1. Make git repack, by default, check for a gc.pid file (using the same
logic as git gc itself does).
2. Provide a --force option to git repack to ignore said check.
3. Make git gc provide that --force option when it calls repack under
its own lock.

This came up because Gitlab runs a repack after every N pushes and a gc
after every M commits, where M >> N.  Sometimes, when pushes come in
rapidly, the repack catches the still-running gc and the above badness
happens.  At least, that's my understanding: I don't run our Gitlab
servers, but I talked to the person who does and that's what he said.

Of course, Gitlab could do its own locking, but the general approach
seems like it would help other folks too.

^ permalink raw reply	[flat|nested] 7+ messages in thread

* Re: Simultaneous gc and repack
  2017-04-13 17:31 Simultaneous gc and repack David Turner
@ 2017-04-13 18:03 ` Jacob Keller
  2017-04-13 18:08   ` Martin Fick
  0 siblings, 1 reply; 7+ messages in thread
From: Jacob Keller @ 2017-04-13 18:03 UTC (permalink / raw)
  To: David Turner; +Cc: Git mailing list, Christian Couder

On Thu, Apr 13, 2017 at 10:31 AM, David Turner <novalis@novalis.org> wrote:
> Git gc locks the repository (using a gc.pid file) so that other gcs
> don't run concurrently. But git repack doesn't respect this lock, so
> it's possible to have a repack running at the same time as a gc.  This
> makes the gc sad when its packs are deleted out from under it with:
> "fatal: ./objects/pack/pack-$sha.pack cannot be accessed".  Then it
> dies, leaving a large temp file hanging around.
>
> Does the following seem reasonable?
>
> 1. Make git repack, by default, check for a gc.pid file (using the same
> logic as git gc itself does).
> 2. Provide a --force option to git repack to ignore said check.
> 3. Make git gc provide that --force option when it calls repack under
> its own lock.
>

What about just making the code that calls repack today just call gc
instead?

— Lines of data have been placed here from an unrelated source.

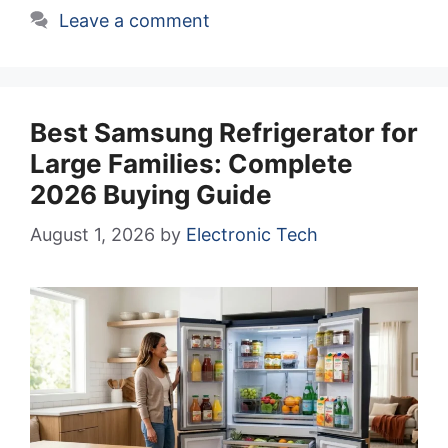
Leave a comment
Best Samsung Refrigerator for
Large Families: Complete
2026 Buying Guide
August 1, 2026
by
Electronic Tech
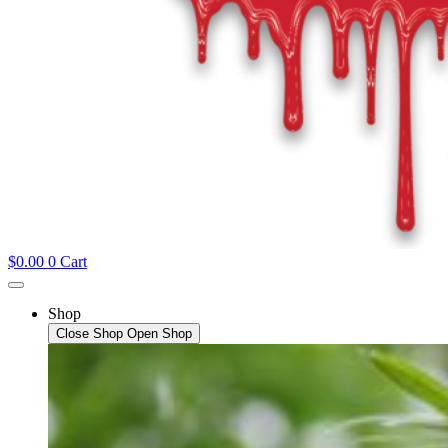
$
0.00
0
Cart
Shop
Close Shop
Open Shop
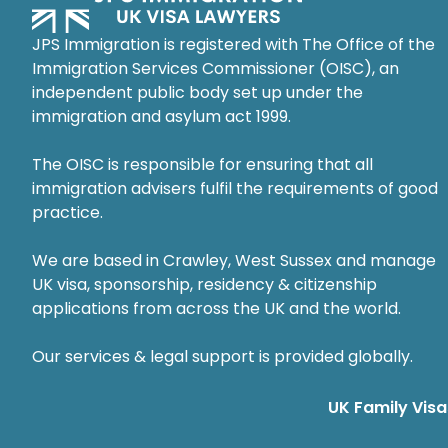
JPS Immigration is registered with The Office of the
Immigration Services Commissioner (OISC), an
independent public body set up under the
immigration and asylum act 1999.
The OISC is responsible for ensuring that all
immigration advisers fulfil the requirements of good
practice.
We are based in Crawley, West Sussex and manage
UK visa, sponsorship, residency & citizenship
applications from across the UK and the world.
Our services & legal support is provided globally.
UK Family Visa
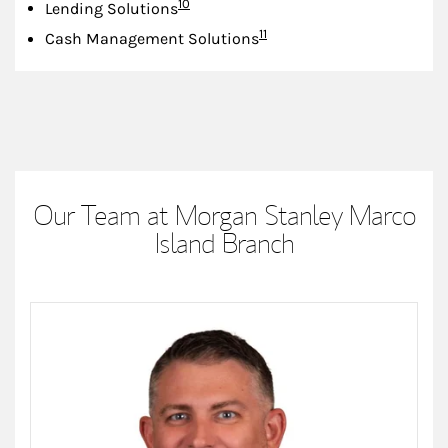
Footnote
10
Lending Solutions
Footnote
11
Cash Management Solutions
Our Team at Morgan Stanley Marco
Island Branch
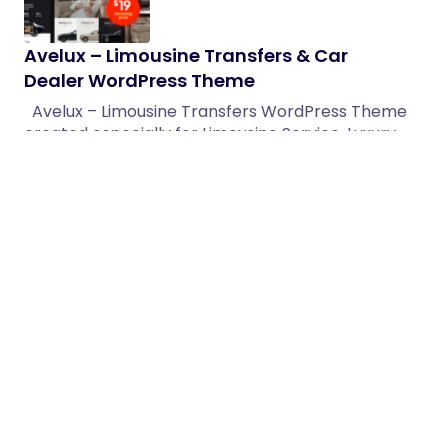
Avelux – Limousine Transfers & Car
Dealer WordPress Theme
Avelux – Limousine Transfers WordPress Theme
created especially for Limousine Service, Luxury
Transfers, Car Rental, Premium Cars,…
02/04/2026
1 min read
Action – Video Production & Sound
Company WordPress Theme
Video Production, Film Studio, Audio Production &
Creative Agency WordPress Theme 1.0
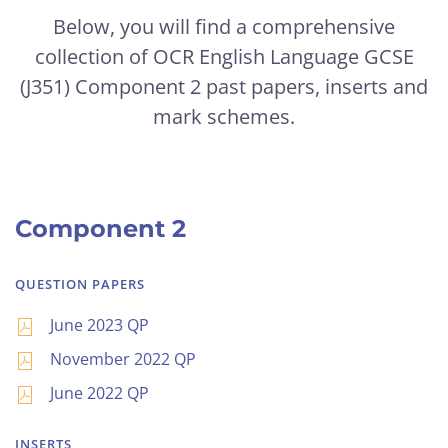
Below, you will find a comprehensive
collection of OCR English Language GCSE
(J351) Component 2 past papers, inserts and
mark schemes.
Component 2
QUESTION PAPERS
June 2023 QP
November 2022 QP
June 2022 QP
INSERTS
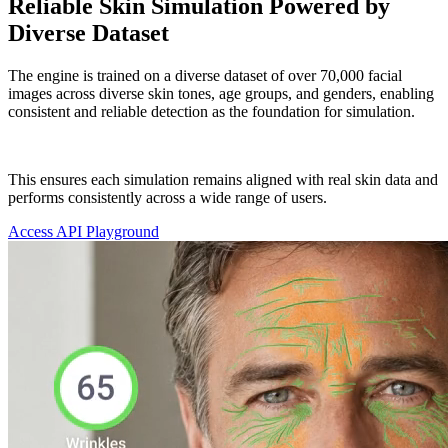
Reliable Skin Simulation Powered by
Diverse Dataset
The engine is trained on a diverse dataset of over 70,000 facial
images across diverse skin tones, age groups, and genders, enabling
consistent and reliable detection as the foundation for simulation.
This ensures each simulation remains aligned with real skin data and
performs consistently across a wide range of users.
Access API Playground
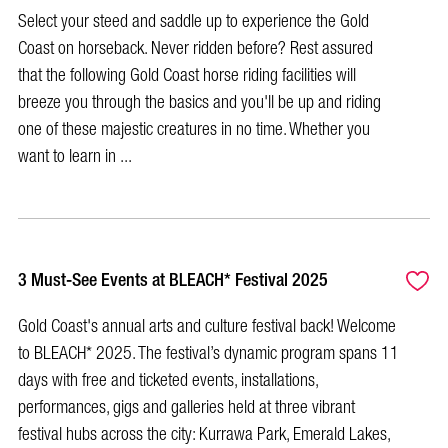
Select your steed and saddle up to experience the Gold
Coast on horseback. Never ridden before? Rest assured
that the following Gold Coast horse riding facilities will
breeze you through the basics and you'll be up and riding
one of these majestic creatures in no time. Whether you
want to learn in ...
3 Must-See Events at BLEACH* Festival 2025
Gold Coast's annual arts and culture festival back! Welcome
to BLEACH* 2025. The festival’s dynamic program spans 11
days with free and ticketed events, installations,
performances, gigs and galleries held at three vibrant
festival hubs across the city: Kurrawa Park, Emerald Lakes,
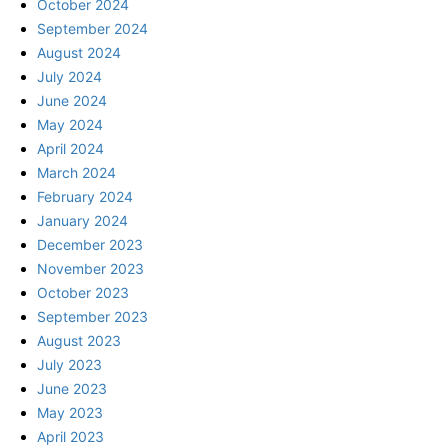
October 2024
September 2024
August 2024
July 2024
June 2024
May 2024
April 2024
March 2024
February 2024
January 2024
December 2023
November 2023
October 2023
September 2023
August 2023
July 2023
June 2023
May 2023
April 2023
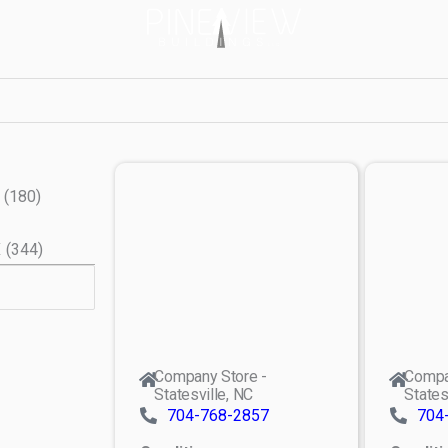
(
180
)
X
(
344
)
Company Store -
Compa
Statesville, NC
States
704-768-2857
704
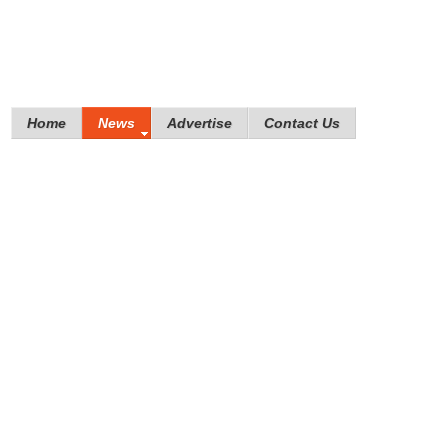
Home
News
Advertise
Contact Us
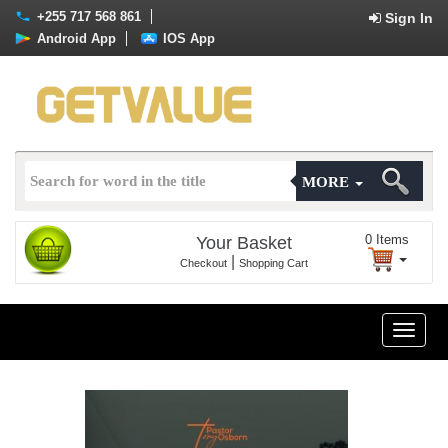
+255 717 568 861
Sign In
Android App
IOS App
MORE
0
Items
Your Basket
|
Checkout
Shopping Cart
Toggle
naviga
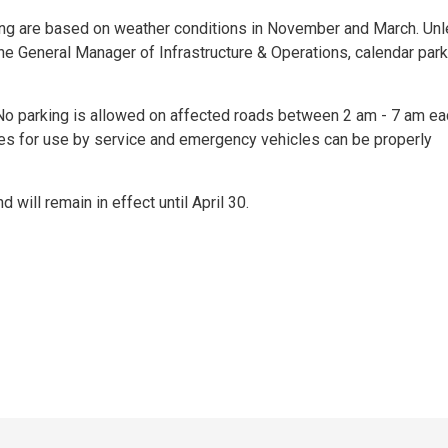
rking are based on weather conditions in November and March. Un
the General Manager of Infrastructure & Operations, calendar par
. No parking is allowed on affected roads between 2 am - 7 am ea
utes for use by service and emergency vehicles can be properly
d will remain in effect until April 30.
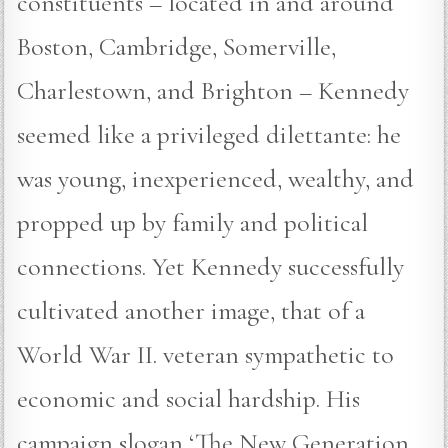
constituents – located in and around
Boston, Cambridge, Somerville,
Charlestown, and Brighton – Kennedy
seemed like a privileged dilettante: he
was young, inexperienced, wealthy, and
propped up by family and political
connections. Yet Kennedy successfully
cultivated another image, that of a
World War II. veteran sympathetic to
economic and social hardship. His
campaign slogan ‘The New Generation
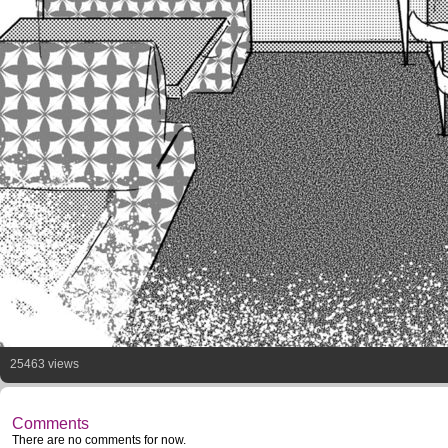
25463 views
Comments
There are no comments for now.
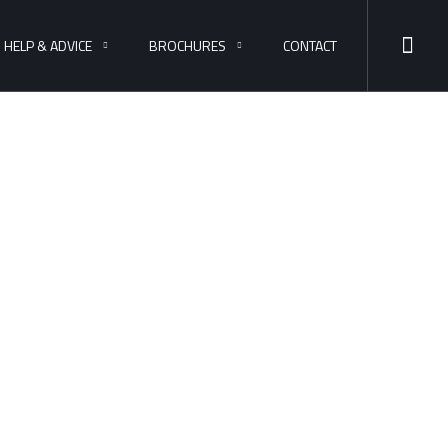
HELP & ADVICE
BROCHURES
CONTACT
ess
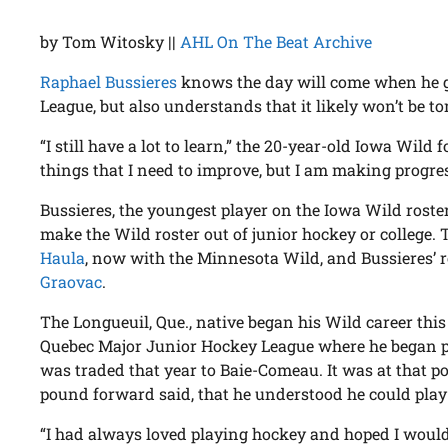
by Tom Witosky ||
AHL On The Beat Archive
Raphael Bussieres
knows the day will come when he ge
League, but also understands that it likely won’t be t
“I still have a lot to learn,” the 20-year-old Iowa Wild 
things that I need to improve, but I am making progres
Bussieres, the youngest player on the Iowa Wild roster
make the Wild roster out of junior hockey or college.
Haula
, now with the Minnesota Wild, and Bussieres’
Graovac
.
The Longueuil, Que., native began his Wild career this
Quebec Major Junior Hockey League where he began pl
was traded that year to Baie-Comeau. It was at that poi
pound forward said, that he understood he could play
“I had always loved playing hockey and hoped I would 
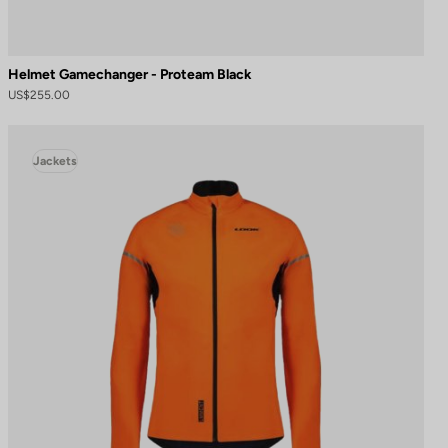
Helmet Gamechanger - Proteam Black
US$255.00
Jackets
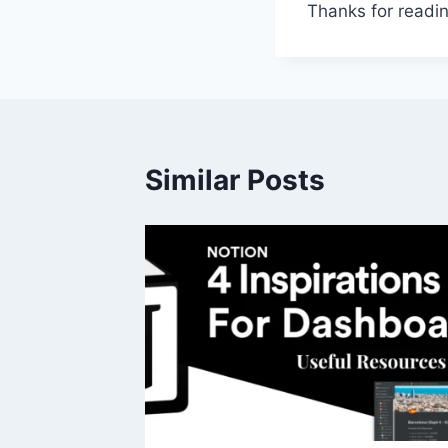
Thanks for readin
Similar Posts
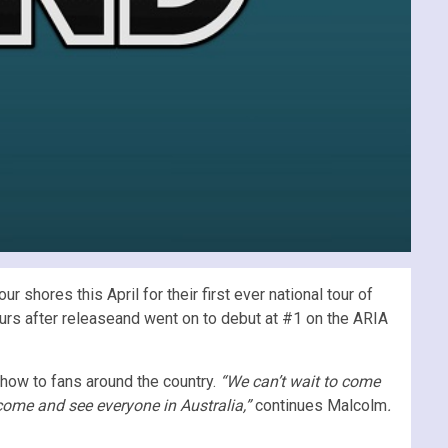
shores this April for their first ever national tour of
ours after releaseand went on to debut at #1 on the ARIA
 show to fans around the country.
“We can’t wait to come
 come and see everyone in Australia,”
continues Malcolm
.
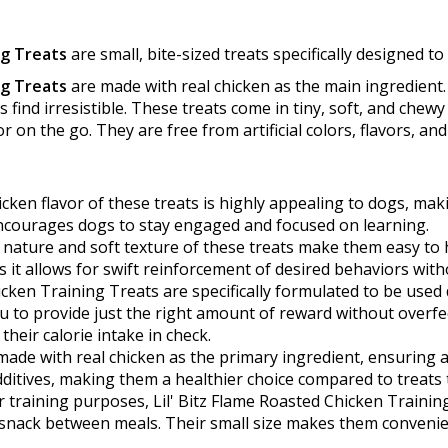
ng Treats
are small, bite-sized treats specifically designed to 
ng Treats
are made with real chicken as the main ingredient. 
s find irresistible. These treats come in tiny, soft, and chew
 on the go. They are free from artificial colors, flavors, a
cken flavor of these treats is highly appealing to dogs, ma
 encourages dogs to stay engaged and focused on learning.
 nature and soft texture of these treats make them easy to 
as it allows for swift reinforcement of desired behaviors with
icken Training Treats are specifically formulated to be used 
u to provide just the right amount of reward without overfe
heir calorie intake in check.
ade with real chicken as the primary ingredient, ensuring a
dditives, making them a healthier choice compared to treats that
 training purposes, Lil' Bitz Flame Roasted Chicken Trainin
 snack between meals. Their small size makes them convenien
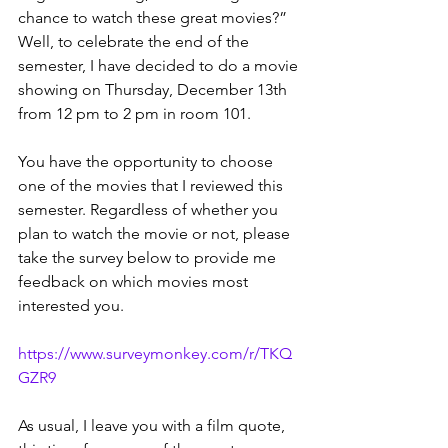
chance to watch these great movies?” 
Well, to celebrate the end of the 
semester, I have decided to do a movie 
showing on Thursday, December 13th 
from 12 pm to 2 pm in room 101.
You have the opportunity to choose 
one of the movies that I reviewed this 
semester. Regardless of whether you 
plan to watch the movie or not, please 
take the survey below to provide me 
feedback on which movies most 
interested you.
https://www.surveymonkey.com/r/TKQ
GZR9
As usual, I leave you with a film quote,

I guess it's more work if you don't strictly need it but..?

Thanks,
Jake

> This came up because Gitlab runs a repack after every N pushes and a gc
> after every M commits, where M >> N.  Sometimes, when pushes come in
> rapidly, the repack catches the still-running gc and the above badness
> happens.  At least, that's my understanding: I don't run our Gitlab
> servers, but I talked to the person who does and that's what he said.
>
> Of course, Gitlab could do its own locking, but the general approach
> seems like it would help other folks too.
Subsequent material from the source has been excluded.